It has not escaped the notice of geek-Americans that, visually and thematically, Frank Miller’s big-screen adaptation of Will Eisner’s pioneering comic The Spirit is essentially a sequel to Sin City, the wildly influential green-screen epic adaptation of Miller’s comics series he co-directed with Robert Rodriguez.Infinitely more alarming: in terms of humor, The Spirit feels like the follow-up to Batman & Robin no one wanted. Main bad guy Samuel L. Jackson even spends much of the film indulging in egg-themed wordplay that almost inspires nostalgia for Arnold Schwarzenegger’s avalanche of ice puns in the unloved third Batman sequel.

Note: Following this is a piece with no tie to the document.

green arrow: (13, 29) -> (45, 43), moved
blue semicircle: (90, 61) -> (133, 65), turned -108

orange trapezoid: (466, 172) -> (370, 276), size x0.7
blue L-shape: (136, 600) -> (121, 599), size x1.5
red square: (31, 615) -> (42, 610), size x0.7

A Love Song For Bobby Long’s Gabriel “Who?” Macht plays the title character, a rookie lawman who is killed and later resurrected by a mad scientist/supervillain with a God complex, played with scenery-chewing abandon by Jackson. As The Spirit, the hopelessly bland Macht is literally a stiff in a suit, easily upstaged by Jackson and an outsized gallery of scantily-clad lovelies, including Scarlett Johannson as the ultimate sexy librarian-type gone awry, Eva Mendes as a femme fatale who was once Macht’s true love, and Sarah Paulson as Macht’s wholesome, long-suffering love interest.

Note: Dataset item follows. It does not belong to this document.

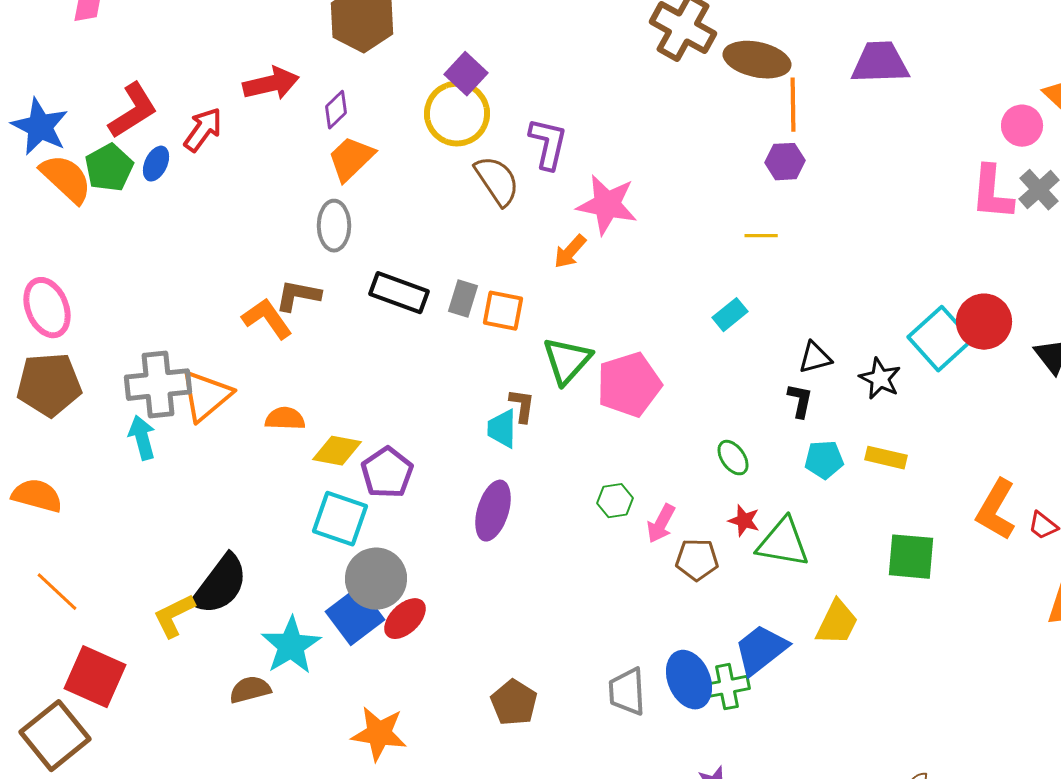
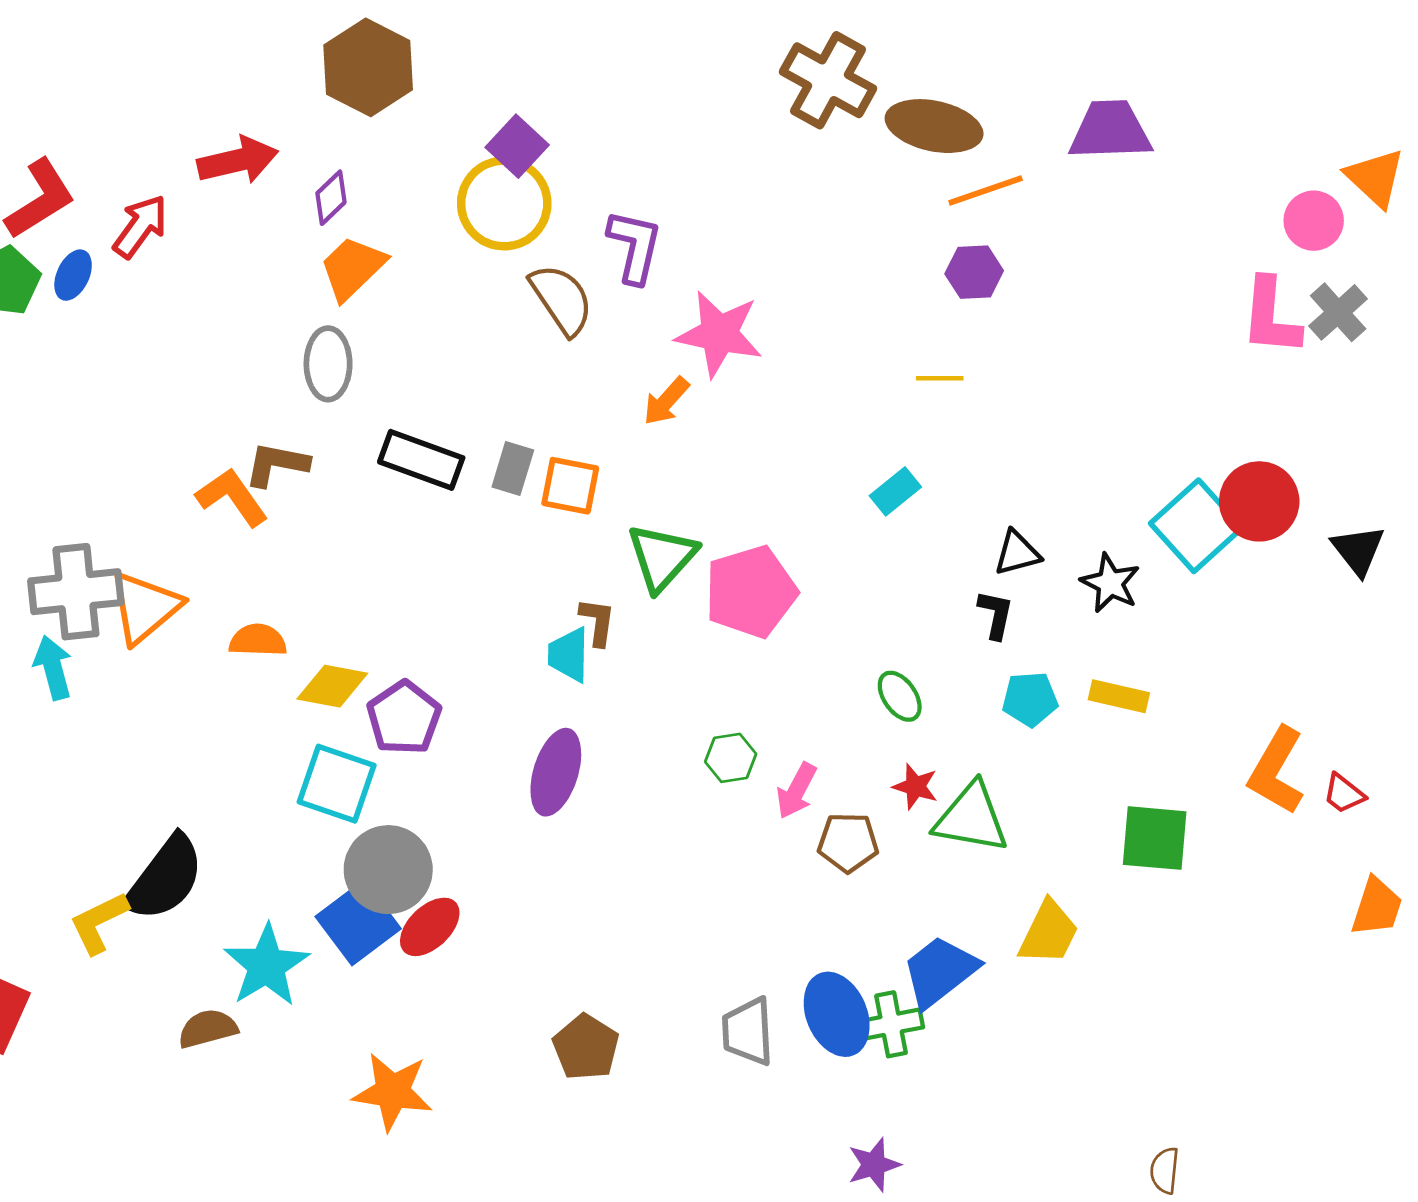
orange line: (793, 105) -> (986, 191), turned 72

As his comics work suggests, Miller is a peerless admirer of the female form, which is to say a shameless lecher concerned primarily with exposing as much luscious female flesh as possible. As a babe-delivery system, The Spirit is a rousing success. In every other sense, it’s a pronounced failure. The hard-boiled visual style of Sin City,with its comic book compositions, noirish black-and-white, and impressionistic splashes of color, now feels shopworn. Running gags limp and scenes drag on endlessly with little sense of rhythm, shape, or momentum. Miller’s screenplay oscillates sleepily between leaden camp, stumbling slapstick, and pulpy pseudo-poetry and Macht leaves a fatal charisma void in the lead role. Not even the presence of Jackson in a Nazi uniform late in the film can give this regrettable boondoggle a pulse. In comics, it took Miller decades to devolve into embarrassing self-parody. In film, he’s made that leap over the course of a single disastrous film.